美濃橋は,美濃市上有知と前野を結ぶことを目的に美濃市の長良川に架けられた長さ114メートル幅3メートルの吊り橋です。大正5年(1916年)に架けられたこの吊り橋は,赤い欄干と白い主塔を持ち,清流長良川の川面にその姿を映す風景は絵画のように美しく,訪れた人の心に残ります。
この地は美濃和紙の原料を運ぶ交通の要衝であり,長良川を渡る前野渡しや岡田式渡船交通に代わる人車通行用の橋として建設されたこの橋は,当時の最新技術で造られ,現存する近代吊り橋としては国内最古の吊り橋で,建造当時その長さ,美しさは日本一と言われ,観光名所になっていたといわれています。

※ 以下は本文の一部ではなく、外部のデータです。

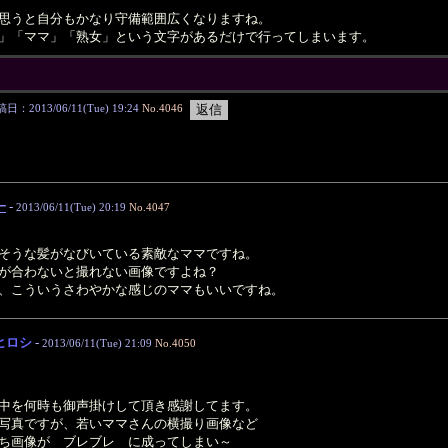
思うと自分もかなり守備範囲広くなりますね。
」「ママ」「熟女」という文字があるだけで行ってしまいます。
日：2013/06/11(Tue) 19:24
No.4046
一
-
2013/06/11(Tue) 20:19
No.4047
そうな髪がなびいている素敵なママですね。
が合わないと撮れない画像ですよね？
、こういうさわやかな感じのママもいいですね。
ヒロシ
-
2013/06/11(Tue) 21:09
No.4050
中を何時も御声掛けして頂き感謝してます。
写真ですが、若いママさんの横撮り画像など
ち画像が ブレブレ に成ってしまい～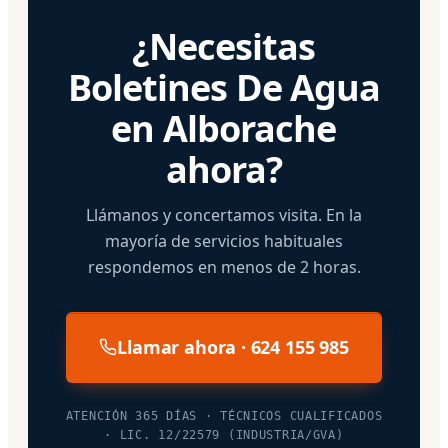
¿Necesitas
Boletines De Agua
en Alborache
ahora?
Llámanos y concertamos visita. En la
mayoría de servicios habituales
respondemos en menos de 2 horas.
Llamar ahora · 624 155 985
ATENCIÓN 365 DÍAS · TÉCNICOS CUALIFICADOS
· LIC. 12/22579 (INDUSTRIA/GVA)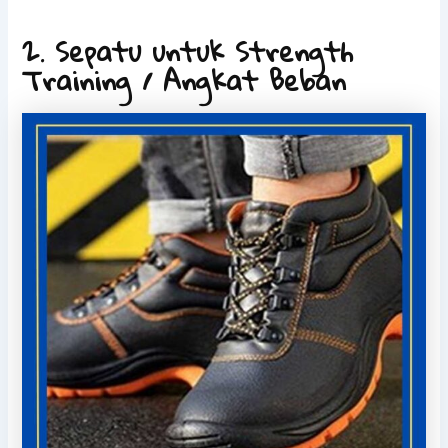
2. Sepatu untuk Strength
Training / Angkat Beban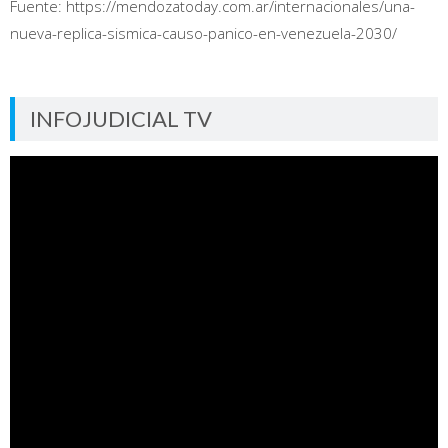
Fuente: https://mendozatoday.com.ar/internacionales/una-
nueva-replica-sismica-causo-panico-en-venezuela-2030/
INFOJUDICIAL TV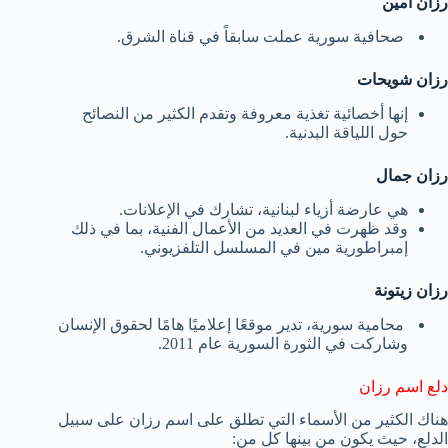
رزان امين
صحافية سورية عملت سابقاً في قناة الشرق.
رزان شويحات
إنها أخصائية تغذية معروفة وتقدم الكثير من النصائح
حول اللياقة البدنية.
رزان جمال
هي عارضة أزياء لبنانية، تشارك في الإعلانات.
وقد ظهرت في العديد من الأعمال الفنية، بما في ذلك
إمبراطورية مين في المسلسل التلفزيوني.
رزان زيتونة
محامية سورية، تدير موقعًا إعلاميًا هامًا لحقوق الإنسان
وشاركت في الثورة السورية عام 2011.
دلع اسم رزان
هناك الكثير من الأسماء التي تطلق على اسم رزان على سبيل
الدلع، حيث يكون من بينها كل من: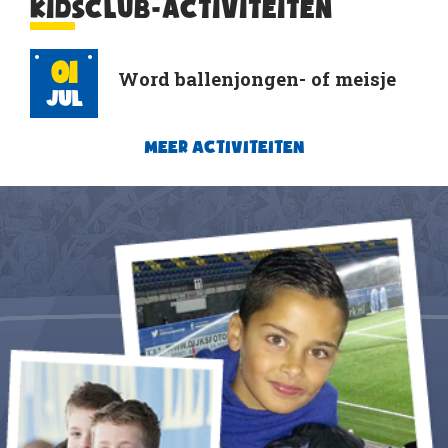
KIDSCLUB-ACTIVITEITEN
01
Word ballenjongen- of meisje
Jul
MEER ACTIVITEITEN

美濃市の中心市街地に位置し街から見て小倉山の裏に架けられているこの橋のすぐ下流にはかつての川湊「上有知湊」跡があり,木製の灯台が残り,一帯は川湊公園として整備され,歴史を感じながら散策を楽しむことが出来ます。
木板張り赤塗り欄干を鋼鉄ケーブル線ワイヤーで吊ったこの橋は,地元の人々が日々利用する現役の橋であると同時に,この地域の交通が舟運から鉄道や自動車の時代に変わっていった歴史を今に残す貴重な産業遺産・文化遺産でのあるのです。